Decidí salir de allí y volver a casa. Me puse de pie y la desgracia me dio un bofetón cuando descubrí mis orejeras rotas. Era una sentencia de muerte.

Al salir a la calle empecé a caminar como un robot hacia la boca de metro más cercana, pero los semáforos en rojo me castigaban, y el frío se convirtió en dolor. Mientras esperaba una luz verde, un taxista impaciente sonó su bocina en mi tímpano congelado, y me dieron ganas de mandarle callar, “¡A usted no se le cristalizan los mocos!”

Llegué titanificada al colegio mayor y el guardia me recibió con alegría, “¡Búscate un gorro! Hace frío, ¿eh?” Quise contestarle, pero pensé que al pasar el umbral de mis labios las palabras se congelarían en el aire y caerían al suelo petrificadas. Le saludé con un gesto de la cabeza, subí a mi cuarto, di veinte saltitos para entrar en calor, y me senté a escribir adorando al sol que entraba por mi ventana.

domingo, febrero 04, 2007

Y de propina

En la calle 23, entre la Primera y la Segunda Avenida están dos de nuestros sitios preferidos para comer. No precisamente por sus delicias culinarias, sino porque nos encontramos a gusto, los camareros saben nuestros nombres y, sobre todo, porque al ordenar nuestra ración podemos decir “tráeme lo de siempre.”

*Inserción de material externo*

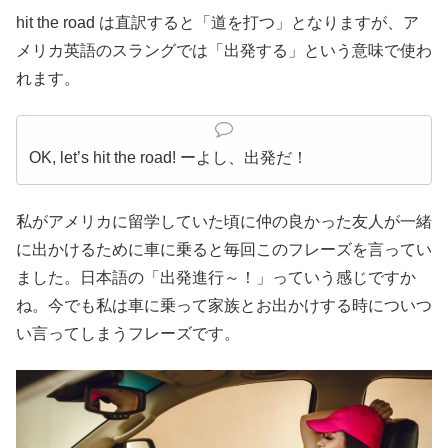
hit the road は直訳すると「道を打つ」となりますが、ア
メリカ英語のスラングでは「出発する」という意味で使わ
れます。
OK, let’s hit the road! ーよし、出発だ！
私がアメリカに留学していた頃に仲の良かった友人が一緒
に出かけるために車に乗ると毎回このフレーズを言ってい
ました。日本語の「出発進行～！」っていう感じですか
ね。今でも私は車に乗って家族とお出かけする時についつ
い言ってしまうフレーズです。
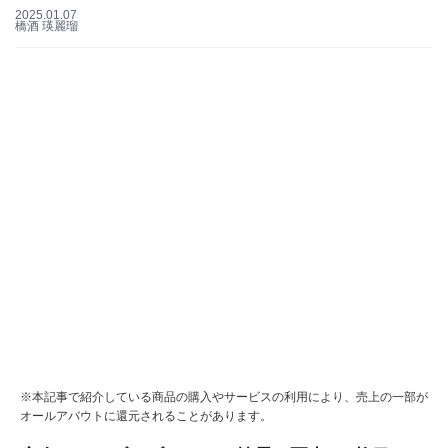
2025.01.07
橋酒 瑛麗瑠
※本記事で紹介している商品の購入やサービスの利用により、売上の一部が
オールアバウトに還元されることがあります。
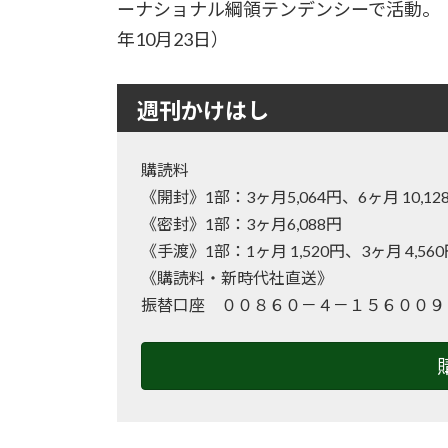
ーナショナル綱領テンデンシーで活動。
年10月23日）
週刊かけはし
購読料
《開封》1部：3ヶ月5,064円、6ヶ月 10
《密封》1部：3ヶ月6,088円
《手渡》1部：1ヶ月 1,520円、3ヶ月 4,56
《購読料・新時代社直送》
振替口座 ００８６０－４－１５６００９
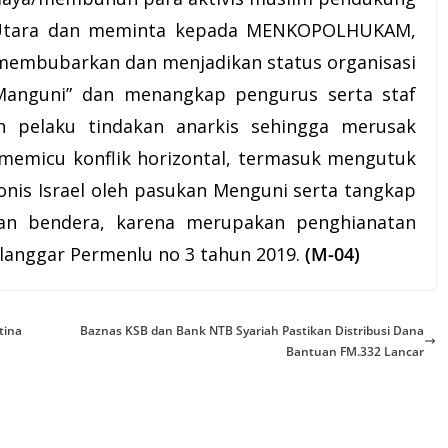
si Utara dan meminta kepada MENKOPOLHUKAM,
bubarkan dan menjadikan status organisasi
 Manguni” dan menangkap pengurus serta staf
n pelaku tindakan anarkis sehingga merusak
memicu konflik horizontal, termasuk mengutuk
nis Israel oleh pasukan Menguni serta tangkap
an bendera, karena merupakan penghianatan
langgar Permenlu no 3 tahun 2019.
(M-04)
tina
Baznas KSB dan Bank NTB Syariah Pastikan Distribusi Dana
Bantuan FM.332 Lancar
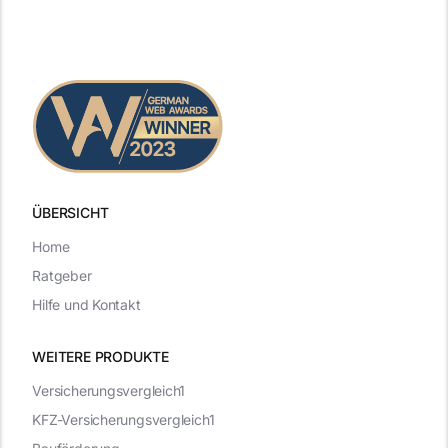
ÜBERSICHT
Home
Ratgeber
Hilfe und Kontakt
WEITERE PRODUKTE
Versicherungsvergleich1
KFZ-Versicherungsvergleich1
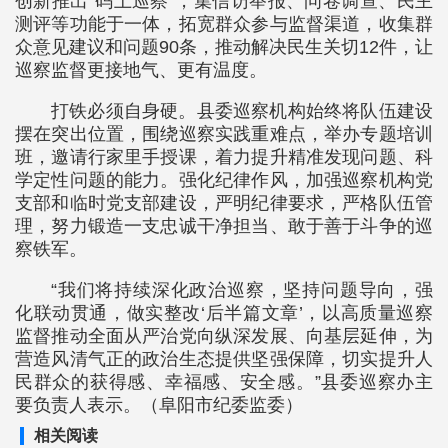
创新推出“码上巡察”，集信访举报、问卷调查、民主
测评等功能于一体，拓宽群众参与监督渠道，收集群
众意见建议和问题90条，推动解决民生关切12件，让
巡察监督更接地气、更有温度。
打铁必须自身硬。县委巡察机构始终将队伍建设
摆在突出位置，围绕巡察实践重难点，举办专题培训
班，邀请行家里手授课，着力提升精准发现问题、科
学定性问题的能力。强化纪律作风，加强巡察机构党
支部和临时党支部建设，严明纪律要求，严格队伍管
理，努力锻造一支忠诚干净担当、敢于善于斗争的巡
察铁军。
“我们将持续深化政治巡察，坚持问题导向，强
化联动贯通，做实整改‘后半篇文章’，以高质量巡察
监督推动全面从严治党向纵深发展、向基层延伸，为
营造风清气正的政治生态提供坚强保障，切实提升人
民群众的获得感、幸福感、安全感。”县委巡察办主
要负责人表示。（阜阳市纪委监委）
相关阅读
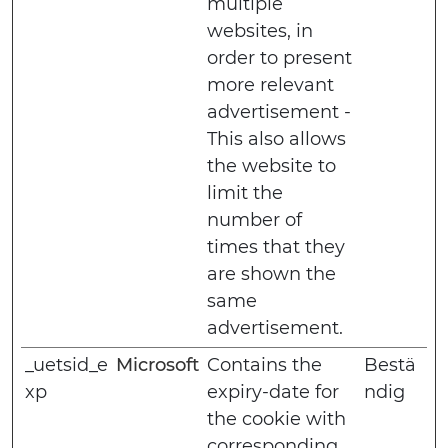
multiple
websites, in
order to present
more relevant
advertisement -
This also allows
the website to
limit the
number of
times that they
are shown the
same
advertisement.
_uetsid_e
Microsoft
Contains the
Bestä
xp
expiry-date for
ndig
the cookie with
corresponding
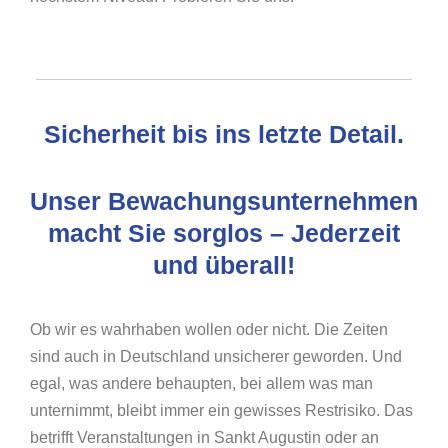
Sicherheit bis ins letzte Detail.
Unser Bewachungsunternehmen
macht Sie sorglos – Jederzeit
und überall!
Ob wir es wahrhaben wollen oder nicht. Die Zeiten
sind auch in Deutschland unsicherer geworden. Und
egal, was andere behaupten, bei allem was man
unternimmt, bleibt immer ein gewisses Restrisiko. Das
betrifft Veranstaltungen in Sankt Augustin oder an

Cosmo’s está abierto las 24 horas. La decoración tiene unos cuantos años; el piso es de baldosas grises y los bancos de sky, de los que hacen pedorretas cada vez que te acomodas en tu asiento. Las paredes son rosas, y están decoradas con pequeños espejos colocados en forma de rombo. La barra es para los que comen solos o de prisa, y los taburetes están pegados al suelo y no dan vueltas. Nuestra mesa está entrando a la izquierda, al fondo del todo, y allí nos sentamos tres amigas el jueves de madrugada.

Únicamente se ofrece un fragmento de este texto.